Task to complete » Filter these records by the string "époque", copying each line that holds it.

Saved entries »

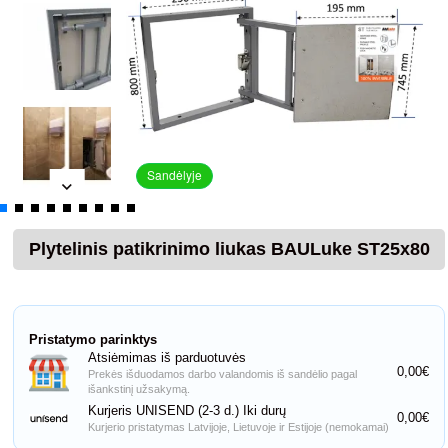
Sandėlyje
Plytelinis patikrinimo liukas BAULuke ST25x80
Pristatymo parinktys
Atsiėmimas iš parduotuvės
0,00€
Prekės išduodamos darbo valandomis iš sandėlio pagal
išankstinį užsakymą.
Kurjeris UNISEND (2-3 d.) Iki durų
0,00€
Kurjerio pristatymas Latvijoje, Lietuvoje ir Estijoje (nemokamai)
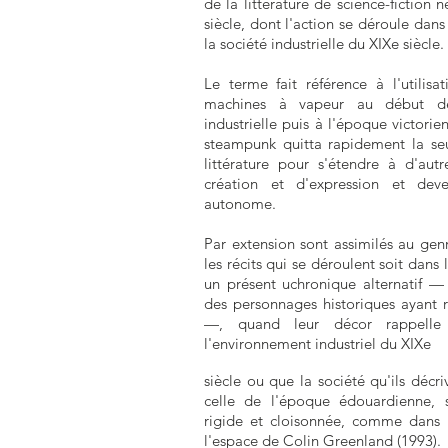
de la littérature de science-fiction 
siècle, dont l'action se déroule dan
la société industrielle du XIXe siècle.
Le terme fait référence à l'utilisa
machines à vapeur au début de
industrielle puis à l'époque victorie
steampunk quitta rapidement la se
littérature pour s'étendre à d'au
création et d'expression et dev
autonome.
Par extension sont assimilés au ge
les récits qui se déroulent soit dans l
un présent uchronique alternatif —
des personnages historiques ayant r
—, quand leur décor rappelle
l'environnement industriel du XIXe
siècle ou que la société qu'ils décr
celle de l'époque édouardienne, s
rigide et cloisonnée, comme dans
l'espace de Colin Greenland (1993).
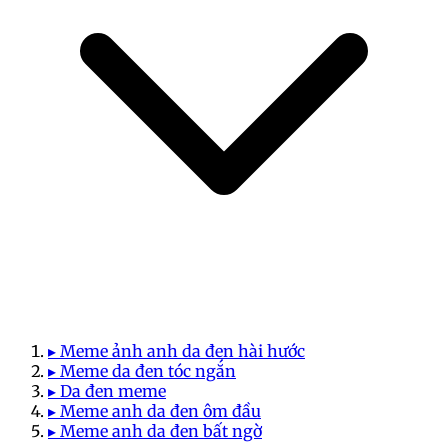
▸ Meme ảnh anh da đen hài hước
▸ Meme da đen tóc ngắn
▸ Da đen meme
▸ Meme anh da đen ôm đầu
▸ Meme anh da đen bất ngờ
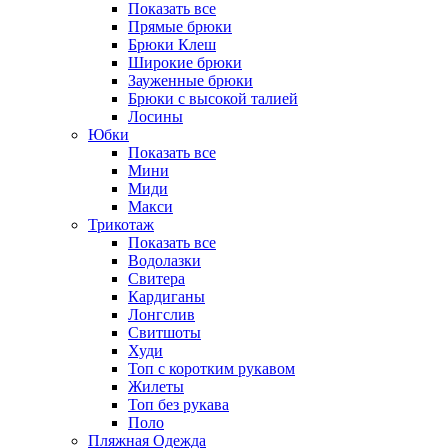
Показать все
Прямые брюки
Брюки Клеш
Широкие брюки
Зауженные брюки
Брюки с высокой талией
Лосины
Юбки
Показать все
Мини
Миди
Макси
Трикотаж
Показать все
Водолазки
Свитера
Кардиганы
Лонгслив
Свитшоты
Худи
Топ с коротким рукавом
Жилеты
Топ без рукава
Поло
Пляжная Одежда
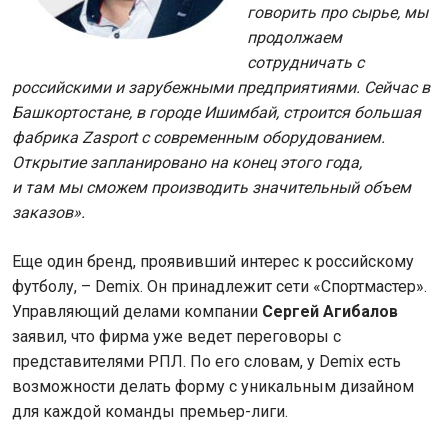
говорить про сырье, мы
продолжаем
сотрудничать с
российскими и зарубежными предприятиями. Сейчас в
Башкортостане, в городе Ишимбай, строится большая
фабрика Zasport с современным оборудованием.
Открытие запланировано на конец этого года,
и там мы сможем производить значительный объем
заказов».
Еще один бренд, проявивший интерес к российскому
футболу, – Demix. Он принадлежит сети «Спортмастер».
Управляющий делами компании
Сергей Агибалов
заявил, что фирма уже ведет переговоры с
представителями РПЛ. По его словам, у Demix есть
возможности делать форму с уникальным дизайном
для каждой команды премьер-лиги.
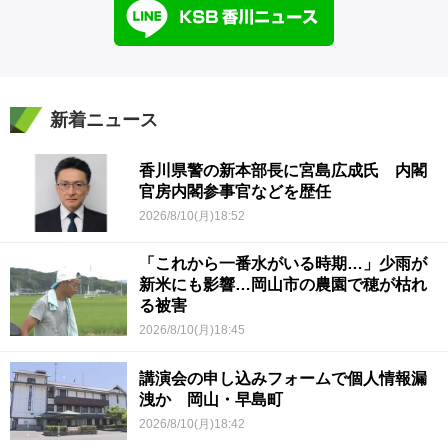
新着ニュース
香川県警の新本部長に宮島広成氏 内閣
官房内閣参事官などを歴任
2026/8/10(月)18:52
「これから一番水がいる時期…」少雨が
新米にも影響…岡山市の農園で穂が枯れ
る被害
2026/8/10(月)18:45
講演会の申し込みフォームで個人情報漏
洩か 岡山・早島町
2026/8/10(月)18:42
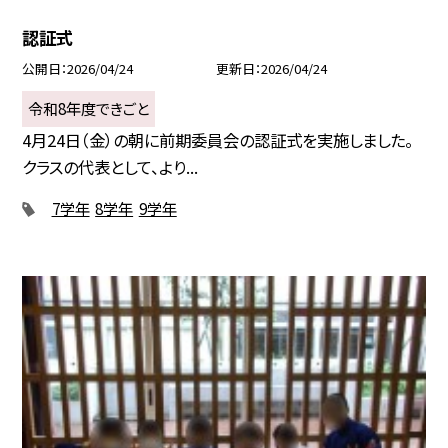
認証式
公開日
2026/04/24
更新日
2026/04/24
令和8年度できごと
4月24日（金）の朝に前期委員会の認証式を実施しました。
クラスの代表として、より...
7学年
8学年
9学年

Answer section »
industrielle puis à l'époque victorie
celle de l'époque édouardienne, s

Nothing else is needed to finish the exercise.